The head is in focus but even the back of the colt is starting to blur, it draws your eye to the part in focus.










And yes, he does have teeth now…


----------



## GregH (May 15, 2008)

Thank you I will give it a try, Just need more time in the day.


----------



## chrisstef (Mar 3, 2010)

Greg great changes to the site .. i think it flows really well. Id love to read more about your blacksmithing, that could be another great addition to the site as well. Knowing that something is totally hand crafted using those techniques is awesome. Keep up the work im sure itll pay off for you.


----------



## GregH (May 15, 2008)

Thank you all for your input, it has been a great help.


----------



## Puzzleman (May 4, 2010)

Greg, the site looks very good. Much improved. Not to nitpick but I saw some spelling errors.
1. The picture of the Angel Oak is labeled as Angle Oak. (I transpose a lot of the time, also)
2. The name of the creek that you hike for the walnut trees should be capitalized.
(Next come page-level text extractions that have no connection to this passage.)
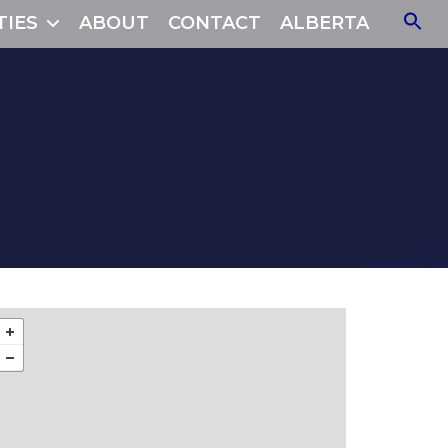
TIES
ABOUT
CONTACT
ALBERTA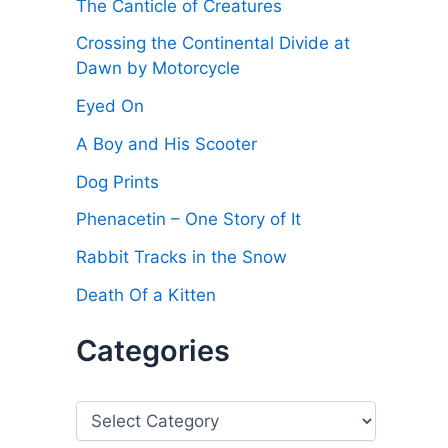
The Canticle of Creatures
Crossing the Continental Divide at
Dawn by Motorcycle
Eyed On
A Boy and His Scooter
Dog Prints
Phenacetin – One Story of It
Rabbit Tracks in the Snow
Death Of a Kitten
Categories
C
a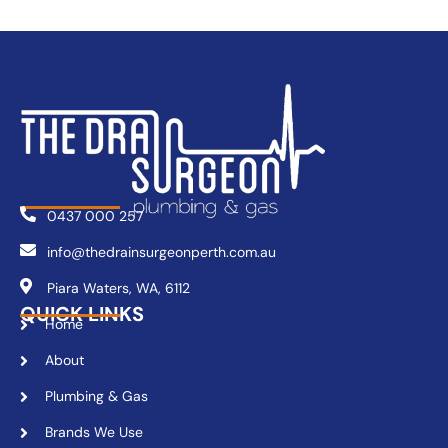
0437 000 257
info@thedrainsurgeonperth.com.au
Piara Waters, WA, 6112
QUICK LINKS
Home
About
Plumbing & Gas
Brands We Use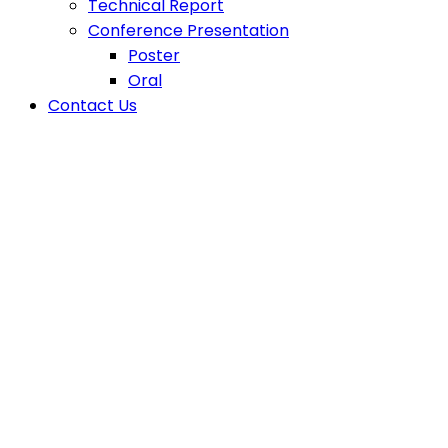
Technical Report
Conference Presentation
Poster
Oral
Contact Us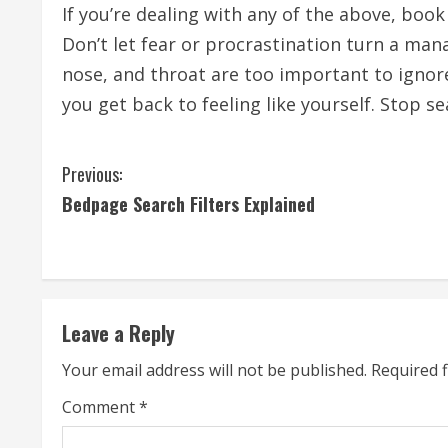
If you’re dealing with any of the above, boo
Don’t let fear or procrastination turn a ma
nose, and throat are too important to ignore.
you get back to feeling like yourself. Stop s
C
Previous:
Bedpage Search Filters Explained
o
n
t
Leave a Reply
i
Your email address will not be published.
Required 
n
Comment
*
u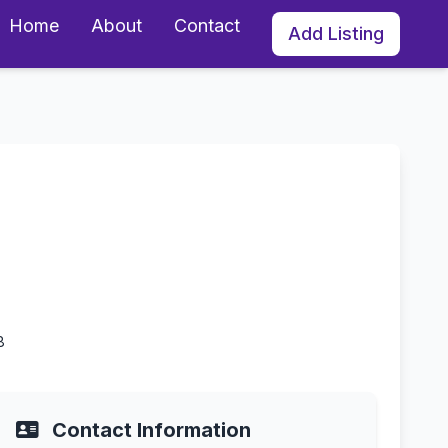
Home
About
Contact
Add Listing
8
Contact Information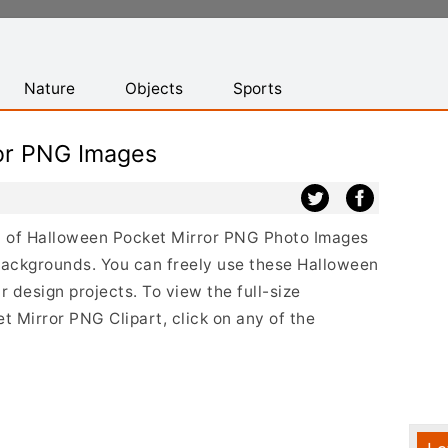
Nature
Objects
Sports
or PNG Images
ist of Halloween Pocket Mirror PNG Photo Images
backgrounds. You can freely use these Halloween
design projects. To view the full-size
t Mirror PNG Clipart, click on any of the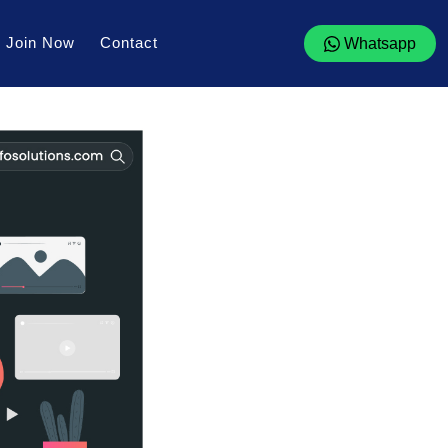
Join Now
Contact
Whatsapp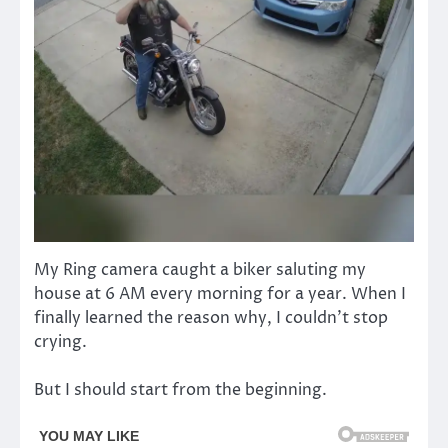
My Ring camera caught a biker saluting my
house at 6 AM every morning for a year. When I
finally learned the reason why, I couldn’t stop
crying.
But I should start from the beginning.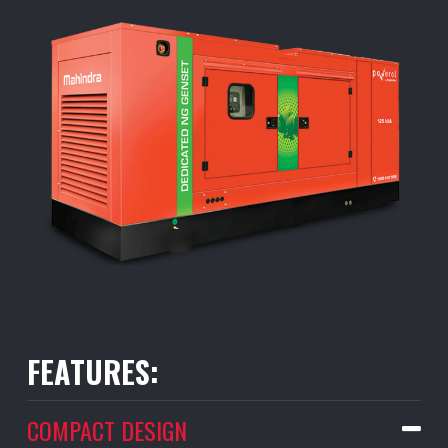
FEATURES:
COMPACT DESIGN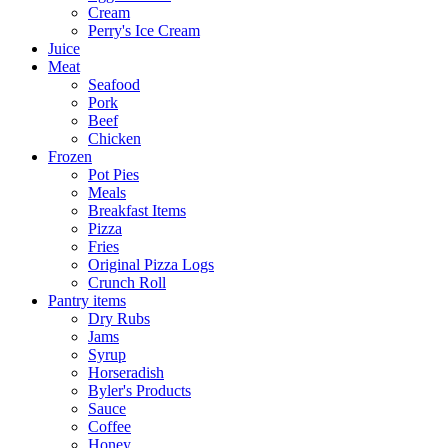
Cream
Perry's Ice Cream
Juice
Meat
Seafood
Pork
Beef
Chicken
Frozen
Pot Pies
Meals
Breakfast Items
Pizza
Fries
Original Pizza Logs
Crunch Roll
Pantry items
Dry Rubs
Jams
Syrup
Horseradish
Byler's Products
Sauce
Coffee
Honey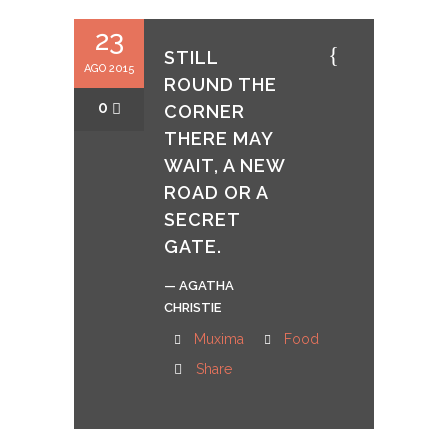
23
STILL
AGO 2015
ROUND THE
0
CORNER
THERE MAY
WAIT, A NEW
ROAD OR A
SECRET
GATE.
— AGATHA
CHRISTIE
Muxima
Food
Share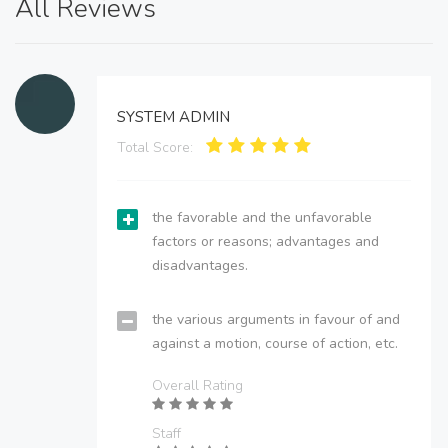
All Reviews
SYSTEM ADMIN
Total Score:
the favorable and the unfavorable
factors or reasons; advantages and
disadvantages.
the various arguments in favour of and
against a motion, course of action, etc.
Overall Rating
Staff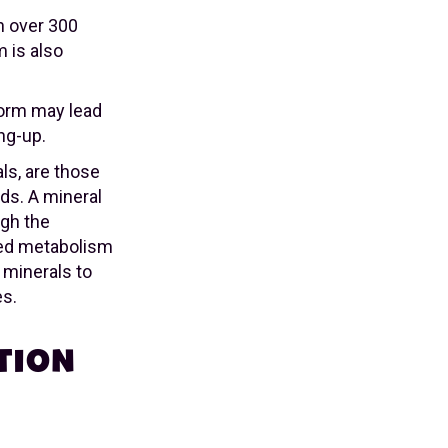
in over 300
 is also
 form may lead
ng-up.
als, are those
ds. A mineral
ugh the
ased metabolism
c minerals to
es.
TION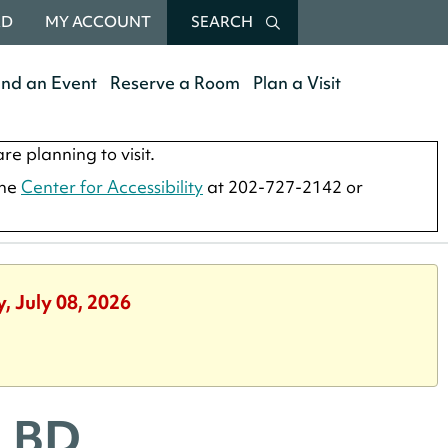
RD
MY ACCOUNT
SEARCH
end an Event
Reserve a Room
Plan a Visit
re planning to visit.
the
Center for Accessibility
at 202-727-2142 or
, July 08, 2026
SLBD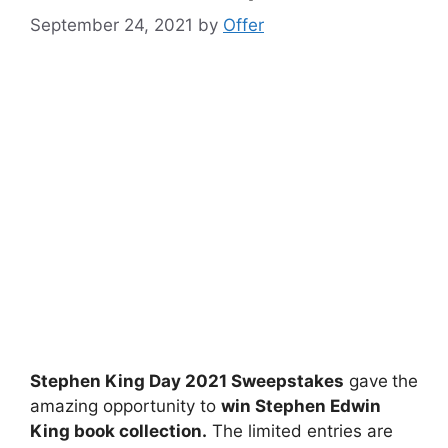
September 24, 2021
by
Offer
Stephen King Day 2021 Sweepstakes
gave
the
amazing opportunity to
win Stephen Edwin
King book collection.
The limited entries are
Other than that, I like the site very much.


----------



## GregH (May 15, 2008)

Thank you, still a work in progress.


----------



## Kjuly (May 28, 2009)

Hello Greg,
In my opinion there will always be room for tweaking a web site as products evolve,added or deleted. In other words the wed site will never truly be finished. As you say it's a work in progress and not an abundance of time to work on it, something we are all faced with.
As you make these changes keep in mind your goal of " how to build your ranking for natural web searches".
One mistake I made was thinking that a picture of my work is all that I needed but the search engines don't recognize pictures as a search item. They find pictures by the text attached to them. The solution it to label your pictures with searchable text, keeping in mind the relevancy of the information. The challenge is doing this without being too wordy or confusing. I don't think "wordy" is a real word. *)* 
Link building adds validity for the search engines and boosts your ranking. Posting on forums ,like your are doing here, will improve your ranking. FaceBook, Twitter and all of the social media sites help build your presences on the web but remember to always add you web site to your signature line.
Each step is a small piece of the puzzle.
I think that is cool to mix your different skills to produce beautiful tables.
Good Luck
Keith
Good Luck


----------